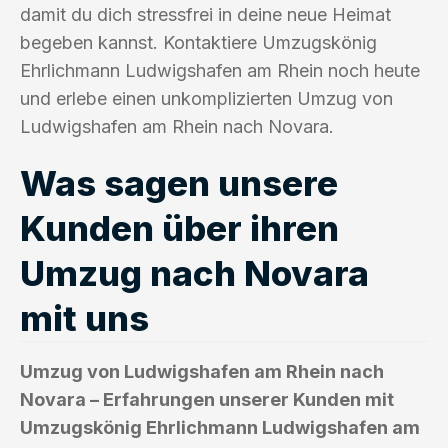
damit du dich stressfrei in deine neue Heimat
begeben kannst. Kontaktiere Umzugskönig
Ehrlichmann Ludwigshafen am Rhein noch heute
und erlebe einen unkomplizierten Umzug von
Ludwigshafen am Rhein nach Novara.
Was sagen unsere
Kunden über ihren
Umzug nach Novara
mit uns
Umzug von Ludwigshafen am Rhein nach
Novara – Erfahrungen unserer Kunden mit
Umzugskönig Ehrlichmann Ludwigshafen am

::::::::

# [What this task involves]
Report every line containing the string "Rhein" in the material.

# [Response below]
Ehrlichmann Ludwigshafen am Rhein noch heute
Ludwigshafen am Rhein nach Novara.
Umzug von Ludwigshafen am Rhein nach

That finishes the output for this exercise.